To your clarification: I don't think that was the object of Modesitt's post in reference to how we tax "the rich". People making billions generally aren't complaining as much as people making six figures, and people mostly don't care if a billionaire is complaining, because said billionaire isn't going to go bankrupt next week.
 
Sorry I don't think I made myself clear. I'm not talking about the money, I'm talking about the amount of time one has to put into to earn the money. Going on vacation is a luxury, not a right. We work for these things.

A roof over your head, clean water, food for your children, etc.. these should be rights.

The thing that will ultimately pay for these basic rights is us paying the taxes and the governments puting them to the proper use.

Read Adiamante it says it perfectly.

Final thought, a lot of people work their asses off for mimimum wage.
 
Yes, and I agree, there are certain rights afforded to anyone, but there is also the right for improvement, even if that is unspoken.
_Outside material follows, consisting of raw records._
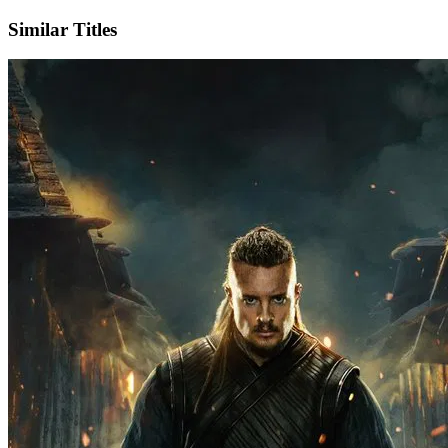
Similar Titles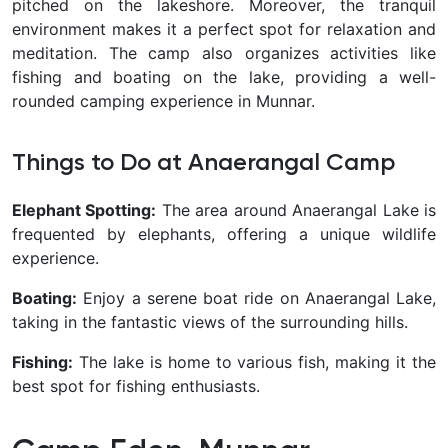
pitched on the lakeshore. Moreover, the tranquil
environment makes it a perfect spot for relaxation and
meditation. The camp also organizes activities like
fishing and boating on the lake, providing a well-
rounded camping experience in Munnar.
Things to Do at Anaerangal Camp
Elephant Spotting:
The area around Anaerangal Lake is
frequented by elephants, offering a unique wildlife
experience.
Boating:
Enjoy a serene boat ride on Anaerangal Lake,
taking in the fantastic views of the surrounding hills.
Fishing:
The lake is home to various fish, making it the
best spot for fishing enthusiasts.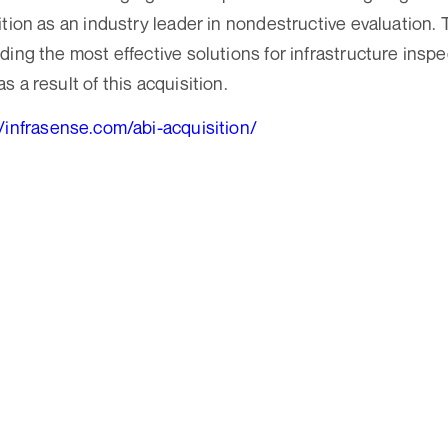
ition as an industry leader in nondestructive evaluation.
ing the most effective solutions for infrastructure inspe
 a result of this acquisition.
//infrasense.com/abi-acquisition/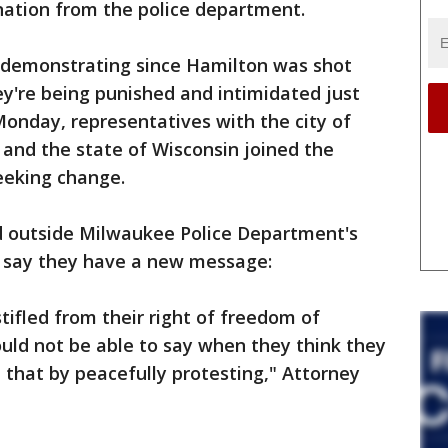
nation from the police department.
demonstrating since Hamilton was shot
hey're being punished and intimidated just
 Monday, representatives with the city of
nd the state of Wisconsin joined the
seeking change.
d outside Milwaukee Police Department's
y say they have a new message:
tifled from their right of freedom of
uld not be able to say when they think they
that by peacefully protesting," Attorney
For America to continue to be the land of opportunity, we have to allow people to take hold of that opportunity without slamming them down again. Someone here should be able to work really hard as a doctor or something else and be able to enjoy the rewards of that hard work, but by overtaxing we take away their ability to enjoy them in a way that is fair. A billionaire doesn't have this problem, but people we still consider to be rich do. As Modesitt said, $250,000 isn't really rich in all cases. In the Bay Area, that might be well off, but not in the same sense as someone with considerably more money. Someone making 250G isn't likely to throw down and buy a brand new Porsche without thinking twice about it.
Then there are those who make under 250G, who struggle to be able to give their families the benefits that would otherwise be afforded to them for the hard work they have done to get there...except, those of us in the bottom rungs tend to forget that, and assume that if you make six figures, it's okay to tax the hell out of you. But it's not.
The way the country views the rich and the way we treat all rich people, even those that aren't really rich, is a big problem. We don't have the right to take away someone else's opportunities if all they have done is make more money than the rest of us, and by over taxing, and increasing taxes without taking into account where people live, we're essentially using the law to remove opportunity.

I agree, people work their asses off for minimum wage. And I don't for a second believe we should raise their taxes unless by some freak accident minimum wage becomes the new filthy rich...which won't happen. I just have a huge problem with the tax system here. We have to be careful what we do with it, because there is a fine line between reasonable and overbearing. Emotion is a dangerous weapon when it comes to politics.
 
I don't know enough about the tax system in the US to make any kind of sensible comment.

Over here the government recently removed the loweset band of tax exemption, thus making those on the lowest income pay more tax.
 
Oh, I didn't realize you weren't from the states.
See, I don't agree with increasing taxes on the lower echelons at all. Generally that's just stupid, but as I said, in the U.S. we really are flirting with a dangerous line by lumping certain incomes together under the assumption they are all alike, when the fact is, they're not all alike. I think the problem in the U.S. is that we have so many programs that require taxes to fund that we may not have too much of a choice, unless we cut some of those programs (which we should, because I have no doubt there are hundreds, if not thousands of pointless, useless programs out there).